## Using Pandas to process data that's too large to fit into memory

I generated some sample data into a database using [Mockaroo](https://www.mockaroo.com/) that includes bg values for different users throughout the day. 

Although the data is only 600 rows, I'll use this opportunity to process it chunkwise in python as if it were data that could not fit in memory. Let's get a quick look at the data first.

In [1]:
import pandas as pd
import sqlite3

#Connect to our database
con= sqlite3.connect('bgTable.db')

#Read the first few lines from our table
table0= pd.read_sql_query('SELECT * FROM bgTable LIMIT 3', con)
table0.head()

Unnamed: 0,id,bgVal,time
0,1,230,15:52
1,2,80,19:22
2,3,347,8:13


Now that we can see our table, we'll need to define the query that we'd like to apply to the table. We want to add a new column to our data that labels our row based on the bgValues value. It can fall into three groups: 1) Less than or equal to 80 2) between 81 and 250 and 3) Greater than 250. 

In [2]:
#binItems query has nested 'case when' statements to create a new
#column called 'bin' that includes a label for each row depending
#on the value of the bgVal column
binItems= '''
SELECT *, 
CASE WHEN bgVal <=80 THEN 'below'  
     ELSE CASE WHEN bgVal <=250 THEN 'in_range'  
          ELSE CASE WHEN bgVal >250 THEN 'above' 
          END 
     END
END AS 'bin'
FROM bgTable
'''

Now that we have the query, we'll apply it to bgTable. This will add an extra column ('bin') for the bin each row belongs to ('below','in_range', and 'above'). Again, we'll perform this operation in chunks (since we're assuming that the table is too large to load into memory). 

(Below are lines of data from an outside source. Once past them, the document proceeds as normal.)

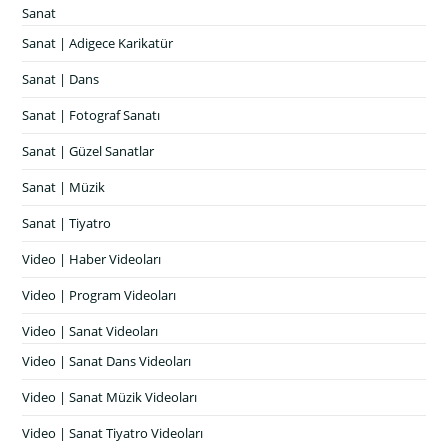
Sanat
Sanat | Adigece Karikatür
Sanat | Dans
Sanat | Fotograf Sanatı
Sanat | Güzel Sanatlar
Sanat | Müzik
Sanat | Tiyatro
Video | Haber Videoları
Video | Program Videoları
Video | Sanat Videoları
Video | Sanat Dans Videoları
Video | Sanat Müzik Videoları
Video | Sanat Tiyatro Videoları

The code in the next cell does the following: 1) loads a chunk of our table from our database 3 rows at a time, 2) performs the 'binItems' query on each chunk and 3) appends the resulting chunks to a new table called 'bgTableBinned' that has a new 'bin' column. 

In [4]:
for query_chunk in pd.read_sql_query(binItems, con, chunksize=3):
    query_chunk.to_sql('bgTableBinned',con, index= False, if_exists= 'append')

In [5]:
#Save and close connection to database
con.close()

In [6]:
#Reopen connection and read new table

#Connect to our database with new table
conNew= sqlite3.connect('bgTable.db')

#Read the first few lines from our new table
newTable= pd.read_sql_query('SELECT * FROM bgTableBinned LIMIT 3', conNew)
newTable.head()

Unnamed: 0,id,bgVal,time,bin
0,1,230,15:52,in_range
1,2,80,19:22,below
2,3,347,8:13,above


In [7]:
conNew.close()

Note: For some reason, when I run cell #4 the first time, I get a logic error that says database doesn't exist. However, when I run the same cell again, it works, as do the remaining cells. I'll need to explore this a little further tomorrow (maybe I need to create the new table out of the loop first?), but it looks like for the first run, my workflow is doing what I need it to do.